Height (at heel) - 60mm (ish)

Steel - CPM-154 (Crucible Particle Metallurgy aka stainless powdered steel)

Hardness - Rc61-62

Handle Style - Wa (octagonal)

Handle Materials - Strawberry Orange Flamed with Sparkly Black Pearl Poly Acrylic 



I bought a bunch of this poly acrylic handle material over 2 yrs ago to try but never bothered for one reason or another. I figured it was best suited for a wa handle so I gave it a go and I have to say that I'm pleased with the results. 

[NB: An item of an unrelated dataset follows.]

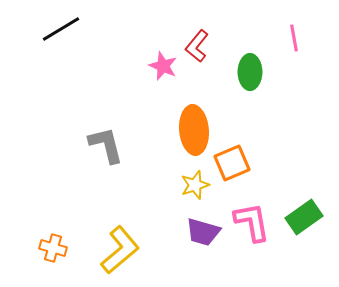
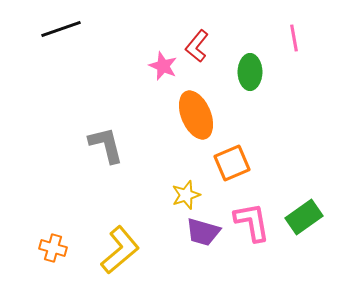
black line: rotated 12 degrees clockwise
orange ellipse: moved 2 px right, 15 px up; rotated 18 degrees counterclockwise
yellow star: moved 9 px left, 10 px down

This materiel is a lot cheaper to buy than wood and is easier to finish in that it requires nothing beyond a buff job. Because of this I can offer this knife at a *discount* from my normal pricing. :thumbsup:



With it's poly handle and powdered stainless steel blade this knife is the low to no maintenance manual food processor that you've been waiting for. :wink:



Price - *$725 *(shipping included within USA / International will pay all costs over $25) 



If you're interested in purchasing this knife please contact via PM or email along with your Paypal email address (for the invoice). If international, please specify country.

Thanks for looking!

Dave


----------



## Dave Martell (Oct 17, 2017)

I wanted to say that this handle was inspired by Stefan Keller's handle work he's done with vintage bakelite. I always thought that was some of his best stuff and even have one of the black flamed handles he gifted me long ago still waiting for the perfect knife to come along. Anyway, I thought it was worth mentioning....


----------



## Matus (Oct 18, 2017)

Very cool Dave. This looks like a knife that would feel best in a pro kitchen


----------



## Mute-on (Oct 18, 2017)

That handle is just amazing. Far to cool for school


----------



## Dave Martell (Oct 18, 2017)

Matus said:


> Very cool Dave. This looks like a knife that would feel best in a pro kitchen



Yeah, if a cook likes a larger knife for prep then I truly think this one would fit the bill quite well for the pro environment.






Mute-on said:


> That handle is just amazing. Far to cool for school



Thanks


----------



## Dave Martell (Oct 18, 2017)

I realize that this is a niche market type knife so if you're on the fence about the cost then shoot me an offer and we'll see if we can make a deal.


----------



## Dave Martell (Oct 19, 2017)

:bump:

This one is packed and ready to go.


----------



## Dave Martell (Oct 19, 2017)

Here's a few more handle pics...


----------



## Marcelo Amaral (Oct 19, 2017)

Beautiful handle and knife (as usual), Dave. I wish i could afford your knife right now!


----------



## Dave Martell (Oct 20, 2017)

Marcelo Amaral said:


> Beautiful handle and knife (as usual), Dave. I wish i could afford your knife right now!




I wish you could too! Thanks


----------



## Dave Martell (Oct 20, 2017)

This one is *SOLD! *:doublethumbsup:


----------



## TheCaptain (Oct 20, 2017)

Awesome! You have more of that flaming handle material? Bet it would make some nice petty's.


----------



## Dave Martell (Oct 20, 2017)

TheCaptain said:


> Awesome! You have more of that flaming handle material? Bet it would make some nice petty's.




I don't have that same pattern but I have some other colors/patterns available.


----------